Niecały miesiąc po zaprzysiężeniu Liny Khan w FTC Jeff Bezos ustąpił ze stanowiska dyrektora generalnego Amazona. Założyciel Twittera Jack Dorsey również odszedł z pozycji zarządzającego firmą. Wśród założycieli największych amerykańskich firm technologicznych Zuckerberg jako jedyny nadal pełni aktywną rolę przywódczą.
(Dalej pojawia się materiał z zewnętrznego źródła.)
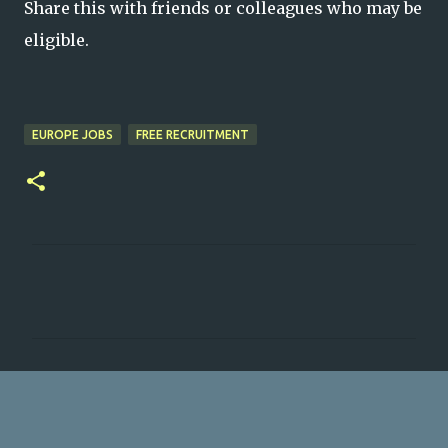
Share this with friends or colleagues who may be
eligible.
EUROPE JOBS
FREE RECRUITMENT
C
o
m
m
e
n
t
– Wycofanie się z pierwszego rzędu jest oznaką zdenerwowania – mówi Fanta z Netzpolitik.org. Spodziewa się, że w przyszłym roku w Stanach Zjednoczonych zostanie uruchomiony szeroko zakrojony proces ustawodawczy, w którym kontrolowanie firm technologicznych stanie się kwestią ponadpartyjną.

W perspektywie roku 2022 r. najprawdopodobniej ani regulatorzy, ani firmy technologiczne nie ustąpią ze swoich pozycji. – Prawdopodobnie przyjmą wyzwanie – mówi Fanta o wielkich graczach technologicznych. – Nie sądzę, aby chcieli zrezygnować ze swojej uprzywilejowanej pozycji na rynkach – dodaje ekspert.